Morgan Stanley Puts Mongolian Princeling to Work

Managers of Mongolian state-owned companies have likely been especially alert at meetings with certain bankers recently. That’s because the son of Mongolian Prime Minister Sukhbaatar Batbold has been out pitching on behalf of his employer, Morgan Stanley.

Battushig Batbold, who’s in his early 20s, is a metals-and-mining investment analyst at Morgan Stanley, just right for work in resource-rich Mongolia.

Mr. Batbold, based in London, has been spotted going to meetings in Mongolia, so it seems Morgan Stanley is putting its prestigious hire in front of clients quickly, a rare opportunity for an entry-level banker. Mr. Batbold joined the U.S. firm in November 2009 according to his online LinkedIn profile.

The hurry might have something to do with the sale of half the shares in the state-owned holding company for the world’s second-largest coal deposit, Erdenes-Tavan Tolgoi Co. The Tavan Tolgoi deposit is located in the South Gobi desert, near China’s northern border.

Bankers are pitching for a mandate to carry out the share sale this week and early next week, said one person familiar with the matter.

Mongolian resource companies have already been raising money abroad.

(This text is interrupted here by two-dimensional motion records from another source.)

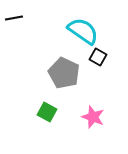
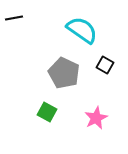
cyan semicircle: moved 1 px left, 1 px up
black square: moved 7 px right, 8 px down
pink star: moved 3 px right, 1 px down; rotated 25 degrees clockwise
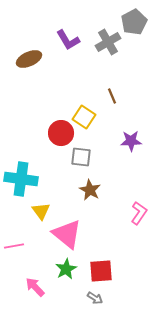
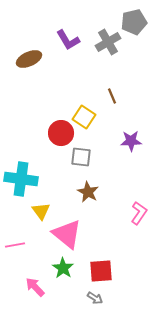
gray pentagon: rotated 15 degrees clockwise
brown star: moved 2 px left, 2 px down
pink line: moved 1 px right, 1 px up
green star: moved 3 px left, 1 px up; rotated 10 degrees counterclockwise
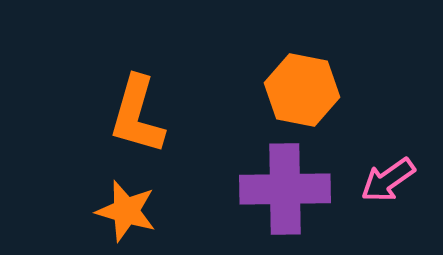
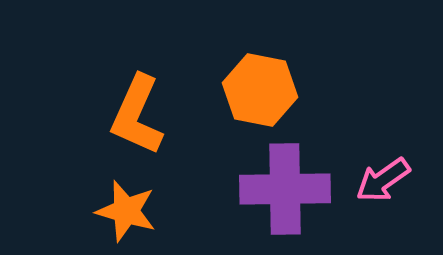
orange hexagon: moved 42 px left
orange L-shape: rotated 8 degrees clockwise
pink arrow: moved 5 px left
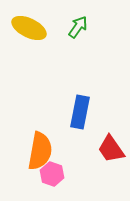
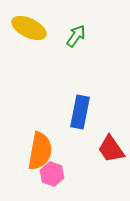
green arrow: moved 2 px left, 9 px down
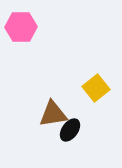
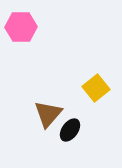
brown triangle: moved 5 px left; rotated 40 degrees counterclockwise
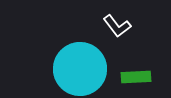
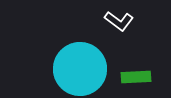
white L-shape: moved 2 px right, 5 px up; rotated 16 degrees counterclockwise
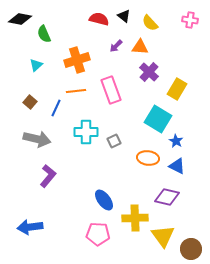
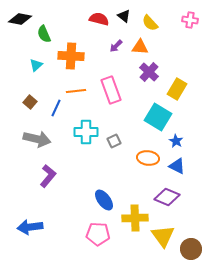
orange cross: moved 6 px left, 4 px up; rotated 20 degrees clockwise
cyan square: moved 2 px up
purple diamond: rotated 10 degrees clockwise
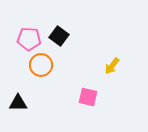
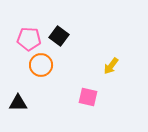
yellow arrow: moved 1 px left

Coking-coal producer Mongolia Mining Corp., the first Mongolia-based company to go public in Hong Kong, in October raised HK$5.8 billion (US$745.3 million) in an offering managed by Citigroup Inc. and J.P. Morgan Chase & Co. SouthGobi Energy Resources Ltd., which mines coal in Mongolia but is headquartered in Canada, raised US$442 million in a Hong Kong IPO in January 2010. Citigroup and Macquarie Securities Ltd. handled that deal.

Mr. Batbold’s dad, the prime minister, is viewed as more business-friendly than his predecessors. He used to run a trading company, Altai Trading Co., which had among its interests a gold-mining joint venture. He has five children with his second wife.

In hiring the younger Mr. Batbold, Morgan Stanley may be trying to replicate the pattern in China where the children of China’s top government officials have long been known for their prowess in winning business for investment banks or deals for funds. These children of privilege—called “princelings” on the mainland—include Jeffrey Li, the son of former Politburo standing committee member Li Ruihuan, who left pharmaceutical company Novartis AG after five years as its China chief to set up a private-equity fund called the GL China Opportunities Fund.

Many princelings are educated in the West, like Mr. Batbold, and bring back ideas that can influence policy.

One example is Chinese investment bank China International Capital Corp. Chief Executive Levin Zhu. Mr. Zhu helped bring back ideas from his work at Credit Suisse in the U.S. to influence the thinking of his father, Premier Zhu Rongji, in the restructuring of Chinese state-owned companies in the late 1990s. The power wielded by the children of the Chinese elite has come in for heavy public criticism in China of late.

Speaking at a One Young World summit last year, a get-together for influential people age 25 and under, Mr. Batbold noted that Mongolia has among the world’s largest undeveloped deposits of gold, copper and coal but many of its 2.7 million population still live in poverty.